But that is not the conclusion reached by the Government Administration Select Committee. In reporting on the Lobbying Disclosure Bill today after more than 12 months’ consideration, it has decided that regulating the activities of lobbyists would have unintended consequences for democracy going well beyond what is required.

The Attorney General’s view is that the ability of citizens to freely express views and opinions should not be silenced by the state.

In what may well be an ironical observation on Parliament’s history of self regulation, the Select Committee suggested that the best way to improve transparency of lobbying and decision-making is not to legislate but for the House to set guidelines on proactive disclosure.

The report mentions statutory controls in Canada and Australia (although another 10 countries have laws in place, with others like Ireland in the process of enacting provisions) but makes no reference to the OECD Principles for Transparency and Integrity in Lobbying.  The Principles, in force since 2010 expect Member states to implement rules and guidelines.  That may well be why the Select Committee suggested that a better solution than the Bill promoted by the Greens, would be for Parliament to establish “guidelines”.

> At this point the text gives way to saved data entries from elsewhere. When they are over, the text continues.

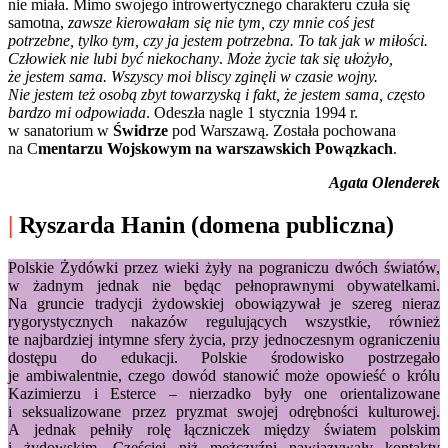
nie miała. Mimo swojego introwertycznego charakteru czuła się
samotna,
zawsze kierowałam się nie tym, czy mnie coś jest
potrzebne, tylko tym, czy ja jestem potrzebna. To tak jak w miłości.
Człowiek nie lubi być niekochany
.
Może życie tak się ułożyło,
że jestem sama. Wszyscy moi bliscy zginęli w czasie wojny.
Nie jestem też osobą zbyt towarzyską i fakt, że jestem sama, często
bardzo mi odpowiada
. Odeszła nagle 1 stycznia 1994 r.
w sanatorium w
Świdrze
pod Warszawą. Została pochowana
na C
mentarzu Wojskowym na warszawskich
Powązkach
.
Agata Olenderek
|
Ryszarda Hanin (domena publiczna)
Polskie Żydówki przez wieki żyły na pograniczu dwóch światów,
w żadnym jednak nie będąc pełnoprawnymi obywatelkami.
Na gruncie tradycji żydowskiej obowiązywał je szereg nieraz
rygorystycznych nakazów regulujących wszystkie, również
te najbardziej intymne sfery życia, przy jednoczesnym ograniczeniu
dostępu do edukacji. Polskie środowisko postrzegało
je ambiwalentnie, czego dowód stanowić może opowieść o królu
Kazimierzu i Esterce – nierzadko były one orientalizowane
i seksualizowane przez pryzmat swojej odrębności kulturowej.
A jednak pełniły rolę łączniczek między światem polskim
i żydowskim. Częściej niż mężczyźni nawiązywały kontakty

A primary characteristic of the OECD Principles is that there is a clear and unambiguous definition of “lobbyist and lobbying activity”.  The Select Committee proposal for guidelines that provide a definition of lobbyist and lobbying activity reinforces the probability that though rejecting statutory controls, the Select Committee members were cognisant of OECD expectations.  This sideward glance at the OECD is pertinent.  The OECD  Council has directed that the Public Governance Committee report this year on progress made in reviewing and updating frameworks for transparency and integrity in lobbying.